Não apenas os devedores de impostos têm sido beneficiados: débitos com INSS e FGTS estão, outra vez, sendo parcelados.
Qualquer criança é capaz de aperceber-se de que a tão falada crise dos governos da União e Estados no Brasil é falsa, criada pelas próprias equipes econômicas para justificar aberrações como a privatização e venda de estatais a toque de caixa.

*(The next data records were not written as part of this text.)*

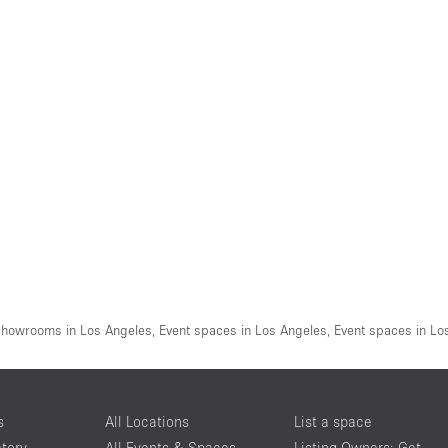
howrooms in Los Angeles
,
Event spaces in Los Angeles
,
Event spaces in Lo
s
All Locations
List a space
ctory
All Events & Spaces
Listing Owners: Get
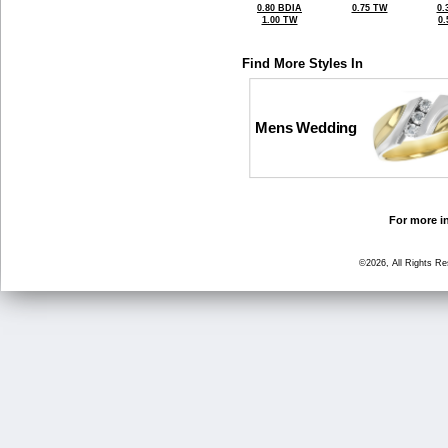
0.80 BDIA
0.75 TW
0.
1.00 TW
0
Find More Styles In
Mens Wedding
For more in
©2026, All Rights R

O governo alega falta de recursos, parte para a demissão de funcionários e a redução de serviços públicos -num país onde eles praticamente já não existem. A alternativa correta seria o governo aparelhar-se inclusive para arrecadar o que lhe é devido, evitar a sonegação. Mas, o que se pode esperar de governantes que abrem mão, adiam a toda hora o pagamento até do imposto que o contribuinte já declarou?
Vantagens
O parcelamento de impostos devidos tem sido acompanhado do perdão de multas, e, vantagem maior, cobrança de juros de apenas 1% ao mês. Os anistiados levam imensa vantagem sobre seus concorrentes, as empresas que pagam em dia.
Mentiras
Pode-se alegar que o parcelamento é necessário diante da má situação de empresas atingidas pela recessão. Lérias. No começo de 1995, as empresas nadavam em dinheiro graças às grandes vendas do Real, no segundo semestre de 1994. Hora ideal para o governo receber impostos. Pois a equipe FHC concedeu outro parcelamento. É a rotina antipovo.
Ideal
Agora, com a recessão, há setores e empresas com problemas. As regras do parcelamento deveriam atender a esses casos. Critério equitativo, já adotado pelo ex-ministro Marcílio: as parcelas seriam um percentual, por exemplo, do faturamento médio dos últimos três anos. Quando a economia reagisse, e o setor melhorasse, as prestações cresceriam automaticamente, e o prazo seria menor.
Sob suspeita
Meses atrás, portaria do Ministério da Fazenda trouxe perigosa inovação: quando a Receita Federal não desse resposta a um pedido de parcelamento em 90 dias, ele seria considerado "automaticamente concedido". Isto é: se alguém engavetar o processo, por ordens superiores ou não, o privilégio será dado. E ninguém poderá ser responsabilizado, amanhã.
O novo parcelamento de impostos foi oficializado por MP. Autoritariamente. Quando o Congresso vai desenterrar o projeto que limita o uso desses recursos pelo governo?